Question

Two bodies of masses $M_1$ and $M_2$ are placed at a distance $R$ apart. Then at the position where the gravitational field due to them is zero, the gravitational potential is

• A. $-\frac{G\sqrt{M_1}}{R}$
• B. $-\frac{G\sqrt{M_2}}{R}$
• C. $-\frac{G(\sqrt{M_1}+\sqrt{M_2}{)}^2}{R}$
• D. $-\frac{G(\sqrt{M_1}-\sqrt{M_2}{)}^2}{R}$

Answer 1

The correct option is C $-\frac{G(\sqrt{M_1}+\sqrt{M_2}{)}^2}{R}$

Let point $\text{P}$ be the null point, which is at a distance $x$ from $m$.

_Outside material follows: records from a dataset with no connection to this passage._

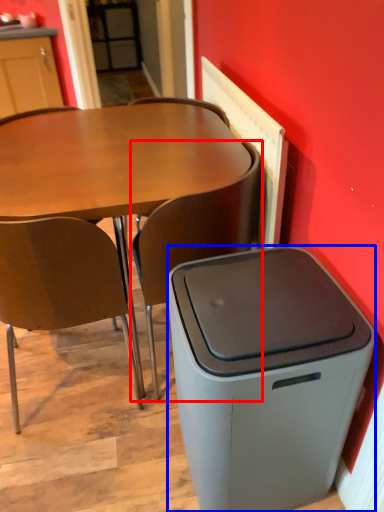 Question: Which object appears closest to the camera in this image, chair (highlighted by a red box) or trash bin/can (highlighted by a blue box)?

Choices:
 (A) chair
 (B) trash bin/can

Answer: (B) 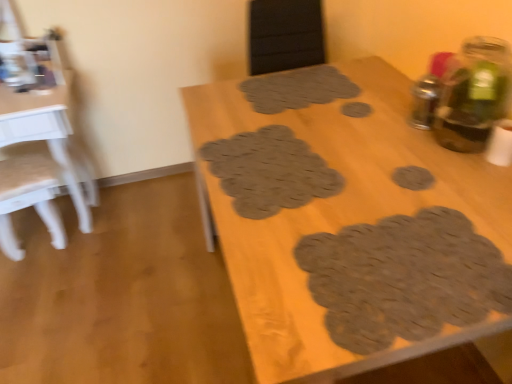 Find the location of a particular element. free space to the right of brown felt coaster at center, acting as the 2th footprint starting from the top is located at coordinates (393, 114). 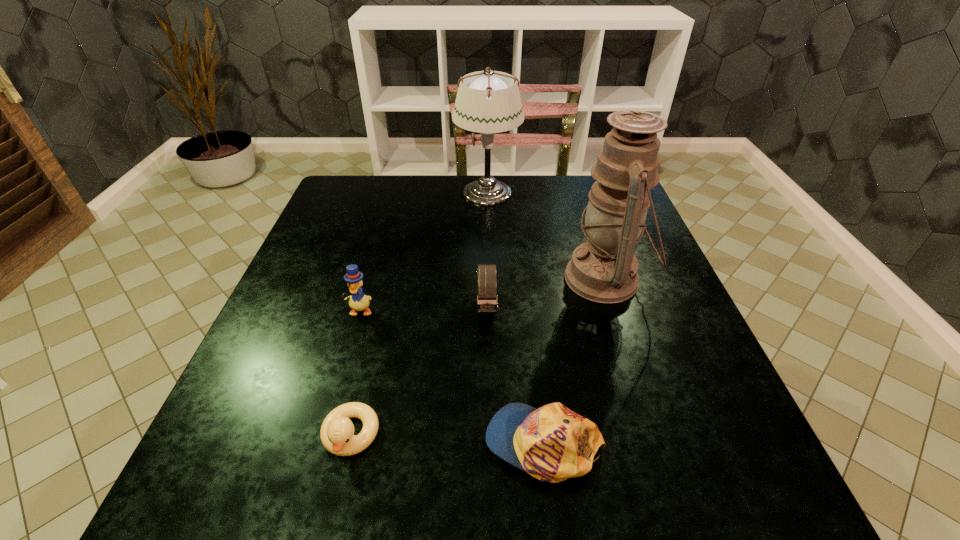 Where is `oil lamp`? Image resolution: width=960 pixels, height=540 pixels. oil lamp is located at coordinates (604, 269).

Where is `lampshade`? The image size is (960, 540). lampshade is located at coordinates (488, 102).

What are the coordinates of `the taller duckling` in the screenshot? It's located at (358, 301).

Image resolution: width=960 pixels, height=540 pixels. I want to click on watch, so click(x=487, y=303).

Locate an element on the screen. cap is located at coordinates (552, 443).

Find the location of `the nearer duckling`. the nearer duckling is located at coordinates coord(337,435).

This screenshot has height=540, width=960. I want to click on free space located 0.190m on the back of the oil lamp, so click(581, 205).

Find the location of a particular element. vacant space located 0.180m on the lampshade of the farthest object is located at coordinates (393, 192).

At what (x,y) coordinates should I click in order to perform the action: click on blank space located 0.140m on the lampshade of the farthest object. Please return your answer as a coordinate pair (x, y). This screenshot has width=960, height=540. Looking at the image, I should click on (407, 192).

Where is `vacant region located on the lampshade of the farthest object`? The height and width of the screenshot is (540, 960). vacant region located on the lampshade of the farthest object is located at coordinates (417, 192). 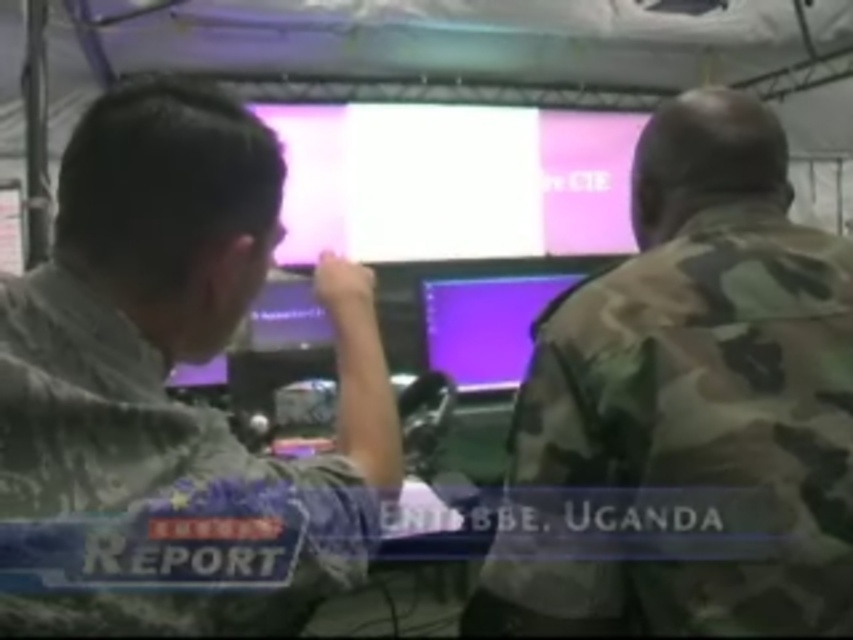 You are an observer in the scene. There is a camo uniform at center and a pink glossy monitor at center. Which object is located to the left of the other?

The camo uniform at center is positioned on the right side of pink glossy monitor at center, so the pink glossy monitor at center is to the left of the camo uniform at center.

You are a technician assessing the workstation setup. The camouflage uniform at center and the pink glossy monitor at center are both in your view. Which object appears smaller in size?

The camouflage uniform at center appears smaller in size compared to the pink glossy monitor at center according to the description. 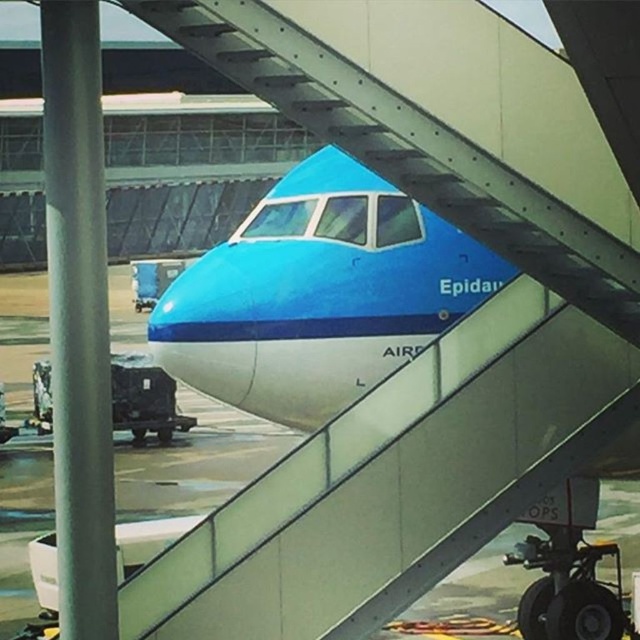 You are standing at the airport gate and see the blue glossy airplane at center and the metallic gray staircase at center. Which object is closer to you?

The blue glossy airplane at center is closer to you than the metallic gray staircase at center.

You are standing at the airport gate and see the airplane. Where is the point located at coordinates (x=317, y=294) in relation to the blue glossy airplane at center?

The point at coordinates (x=317, y=294) corresponds to the blue glossy airplane at center.

You are standing at the airport gate and see the blue glossy airplane at center. If you want to board the airplane, which direction should you walk towards?

You should walk towards the blue glossy airplane at center as it is located at point (x=317, y=294) which is the center of the scene.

The field of $M_1$, $E_{M_1}$ is cancelled by the field of $M_2$, $E_{M_2}$ at this point. Thus,

$E_{M_1}=E_{M_2}$

Substituting the values,

$\Rightarrow \frac{G{M}_1}{x^2}=\frac{G{M}_2}{(R-x{)}^2}$

$\Rightarrow \frac{\sqrt{M_1}}{x}=\frac{\sqrt{M_2}}{R-x}$

$\Rightarrow \sqrt{M_1}R-\sqrt{M_1}x=\sqrt{M_2}x$

$\Rightarrow x=\frac{\sqrt{M_1}R}{\sqrt{M_1}+\sqrt{M_2}}$

Now, the potential at point $\text{P}$ will be,

$V_P=V_{M_1}+V_{M_2}$

$\Rightarrow V_P=-\frac{G{M}_1}{x}+(-\frac{G{M}_2}{R-x})$

Substituting the value of $x$,

$\Rightarrow V_P=-\frac{G{M}_1}{\sqrt{M_1}R}(\sqrt{M_1}+\sqrt{M_2})-\frac{G{M}_2}{\sqrt{M_2}R}(\sqrt{M_1}+\sqrt{M_2})$

$\Rightarrow V_P=-\frac{G\sqrt{M_1}}{R}(\sqrt{M_1}+\sqrt{M_2})-\frac{G\sqrt{M_2}}{R}(\sqrt{M_1}+\sqrt{M_2})$

$\Rightarrow V_P=-(\sqrt{M_1}+\sqrt{M_2})(\sqrt{M_1}+\sqrt{M_2})\frac{G}{R}$

$\Rightarrow V_P=-{(\sqrt{M_1}+\sqrt{M_2})}^2\frac{G}{R}$

Hence, option (c) is the correct answer.

Key Concept: The gravitational potential due to a point mass is given by $$V=\frac{-GM}{r}$$ Why this question: The gravitational potential at a point is equal to the sum of gravitational potentials due to all masses in the vicinity. Also gravitational potential is a scalar quantity and hence algebraic sum is sufficient.